Speaking to students at Washington-Lee High School in Arlington, the president touted that the unemployment rate "ticked down again" from 8.2 percent in March to 8.1 percent in April, while glossing over the fact that the economy created just 115,000 jobs last month, fewer than the roughly 160,000 expected.
"After the worst economic crisis since the Great Depression, our businesses have now created more than 4.2 million new jobs over the last 26 months, more than 1 million jobs in the last six months alone," Obama said to applause. "So that's the good news. But there are still a lot of folks out of work, which means that we've got to do more."
One way to boost the economy, the president argued, is for Congress to maintain low interest rates for student loans.
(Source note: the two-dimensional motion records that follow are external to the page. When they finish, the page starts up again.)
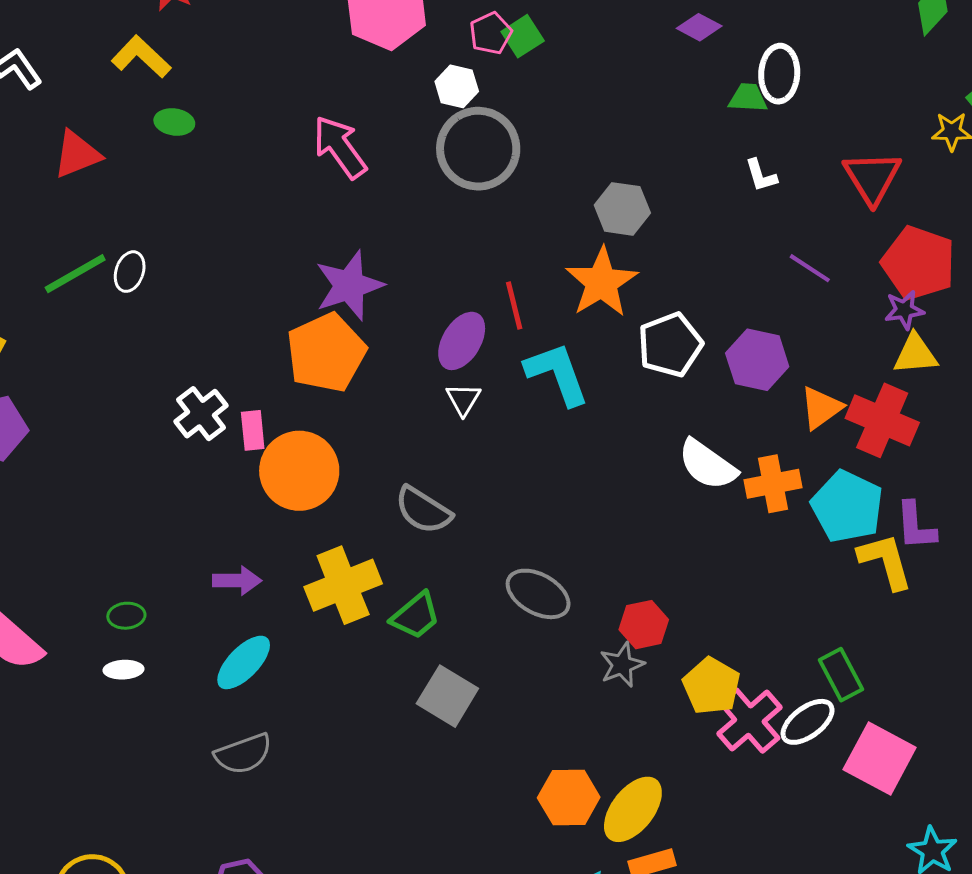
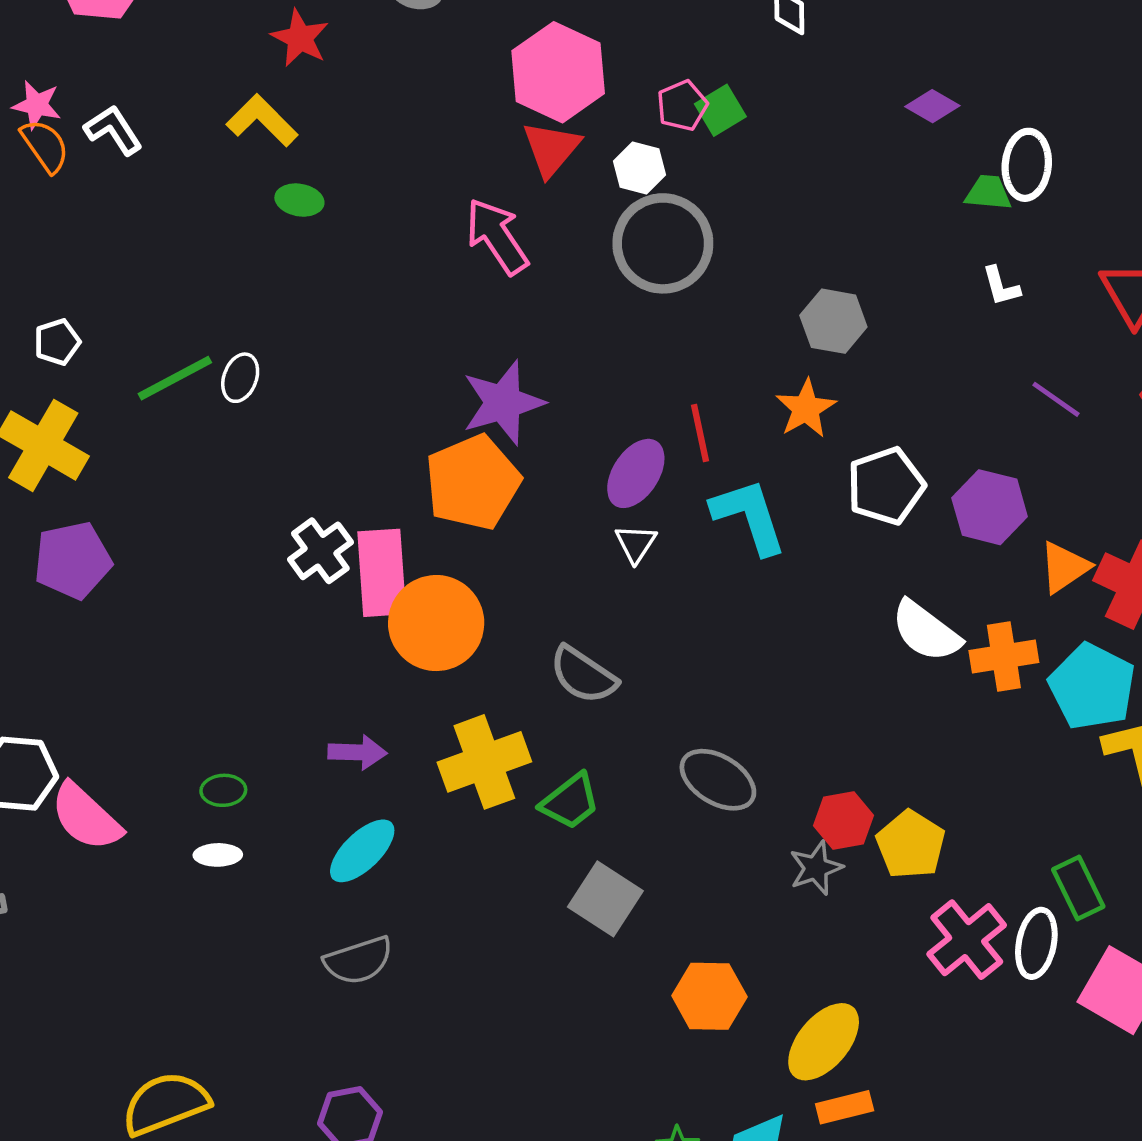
red triangle: (77, 154) -> (551, 149), moved, turned -30
orange star: (602, 282) -> (806, 408), size x0.7
pink rectangle: (253, 430) -> (382, 573), size x1.8
yellow pentagon: (711, 686) -> (911, 845), moved
white ellipse: (808, 722) -> (1036, 943), turned -44
orange hexagon: (569, 798) -> (709, 996), moved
The president has spent the past two weeks pushing lawmakers to extend a 2007 law that cut student loan rates to 3.4 percent. If Congress does not act, interest rates will double to 6.8 percent on July 1.
"My message to Congress is going to be, just saying no to ideas that will create new jobs is not an option. There's too much at stake for us not to all be rowing in the same direction," Obama said.
The president went on to slam Republican lawmakers for playing politics with the student loan bill. "Rather than find a bipartisan way to fix this problem, the House Republicans are saying they're only going to prevent these rates from doubling if they can cut things like preventive health care for women instead," he said to boos from the crowd. "That's not good. We shouldn't have to choose between women having preventive health care and young people keeping their student loan rates low."
The president has threatened to veto the House version of the bill because it would cut the Prevention and Public Health Fund, a program created as part of the president's health care reform act.
In response to Obama's speech, a spokesman for House Speaker John Boehner, R-Ohio, tweeted, "Is it normal for Presidents to deliver such hyper-partisan remarks to a group of high schoolers?"
Today's address marked the fourth time in two weeks the president has rallied students to support his call for low-rate student loans. The administration's focus on the issue has caused some Republicans to accuse the president of trying to distract attention away from the flailing economic recovery.
"This makes no sense because this is all about the economy," the president said today in his defense. "Making sure our young people can earn the best possible education? That's one of the best things we can do for the economy. Making sure college is available to everyone and not just a few at the top - that's one of the best things we can do for our economy."
Obama will return to Virginia on Saturday, where he will hold one of his first campaign rallies of the election year. The president has an edge over presumptive GOP rival Mitt Romney in the state and is expected to campaign hard to maintain it. According to a new Washington Post poll, the president leads Romney 51 percent to 44 percent in Virginia.